BLEU

The bilingual evaluation understudy (BLEU) is an automatic metric introduced in 2002. It measures the n-gram precision between candidate translation and (multiple) reference translation. The value is between 0-100%, where higher is better. See the official paper [Papineni_2002] for details.

The BLEU score has its limits, several reports show it seem underestimate the neural machine translation output - the Slator report gives a nice summary in their “How BLEU Measures Translation and Why It Matters” article [Hazel_Mae_2016].

Implementation Details

MT Companion applies BLEU on the document level only, as the sentence level reliability is not high (see i.e. the results of the WMT18 Metrics Shared Task [Ma_Bojar_2018] - the best metrics achieved the maximal correlation of 0.5 on segment level, whereas on document level it goes over 0.9).

implementation is based on the SacreBLEU project [Matt_Post_2018], which is the result of the effort to unify both the computation and test sets availability.

We follow the paper guidance to achieve comparable results, thus we publish the BLEU setting on each evaluation and the output/reference processing is eliminated.
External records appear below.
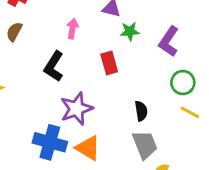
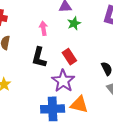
green star: (130, 31) -> (74, 23), moved
red rectangle: (109, 63) -> (69, 57), moved

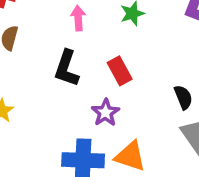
purple star: (63, 81) -> (105, 113), size x0.7

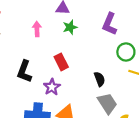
black L-shape: (67, 68) -> (24, 71), moved

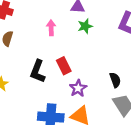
red rectangle: (61, 62) -> (64, 66), moved
purple star: (52, 87) -> (78, 88), moved

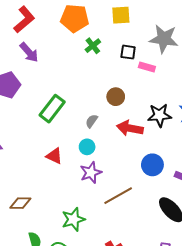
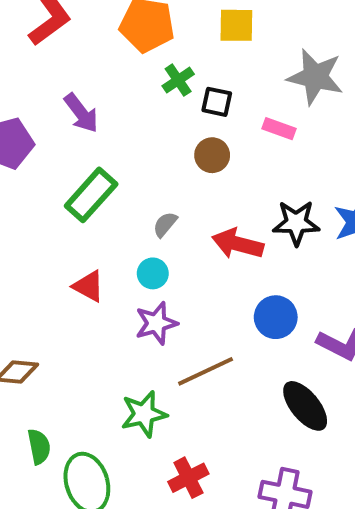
purple arrow: (29, 52) -> (81, 113), moved
black square: (128, 52) -> (217, 102), moved
brown circle: (116, 97) -> (212, 155), moved
green star: (73, 219) -> (144, 414), moved

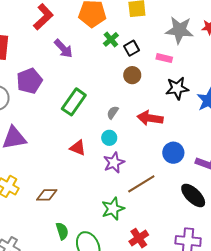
black square: (217, 102) -> (132, 48), turned -35
purple arrow: (81, 113) -> (63, 49), moved
black star: (296, 223) -> (177, 88), moved

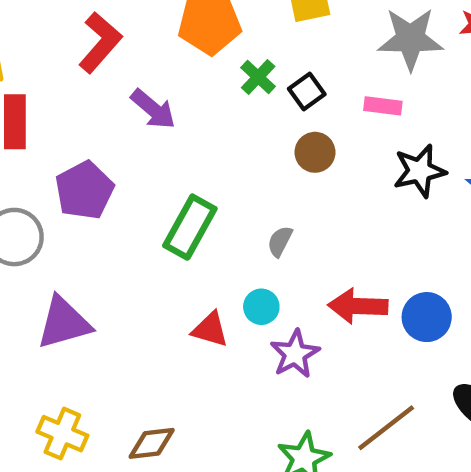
red arrow: (150, 118) -> (358, 306), moved
cyan circle: (109, 138) -> (261, 307), moved
brown line: (141, 184) -> (386, 428), moved

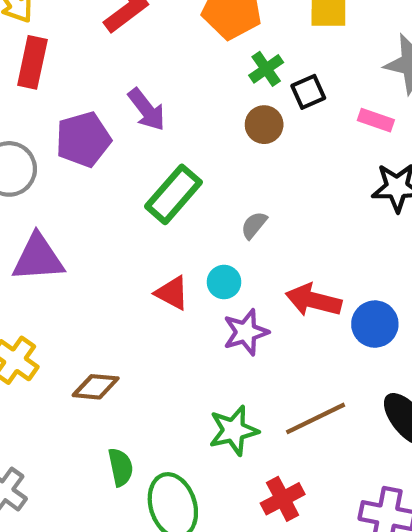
purple arrow: (153, 109) -> (147, 110), moved
brown circle: (315, 152) -> (264, 125), moved

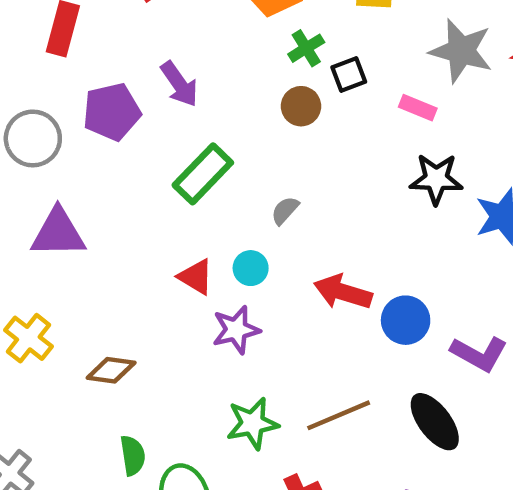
purple star: (246, 332) -> (236, 330), moved

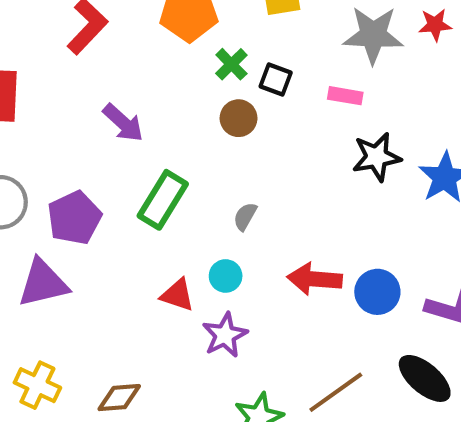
black square: (349, 74) -> (276, 80), turned -36
purple pentagon: (112, 112) -> (74, 218), moved

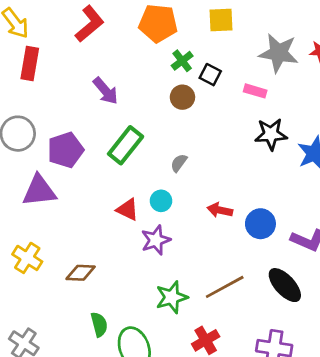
red arrow: (315, 279) -> (220, 210), size x0.7

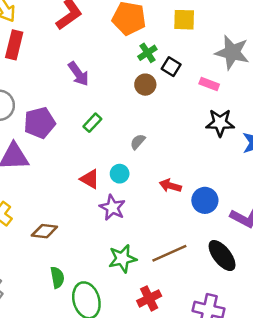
green rectangle: (126, 145) -> (92, 123), size x0.6
purple star: (156, 240) -> (112, 208), turned -30

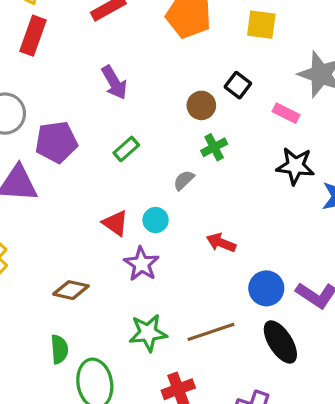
green cross: (147, 53) -> (214, 147), moved
blue circle: (205, 200) -> (266, 288), moved
brown diamond: (44, 231) -> (71, 290), moved

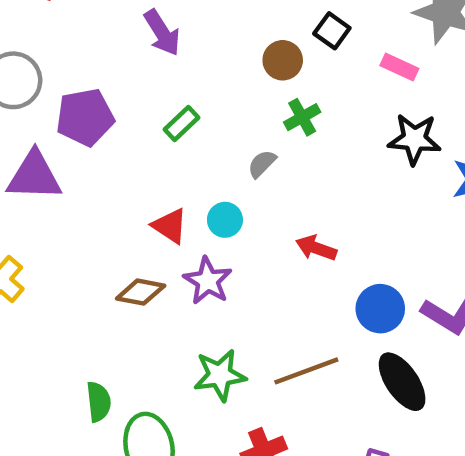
brown diamond: (71, 290) -> (141, 292), moved

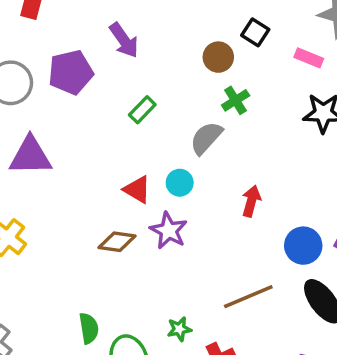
purple pentagon: (85, 117) -> (71, 72), moved
gray semicircle: (262, 164) -> (206, 138), size x1.5
red arrow: (316, 248) -> (251, 201), turned 88
green star: (220, 375) -> (179, 329), moved, size x0.6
The only normalization applied on MT Companion side is following:

  1. Step: all EOL (end of line) characters are replaced with spaces

  2. Step: all XML elements are replaced with its content during TMX to plain text conversion

Tokenization is performed on the Metric level and set to “international”, which is known as slightly better correlating with human judgements (see [Machacek_2013]).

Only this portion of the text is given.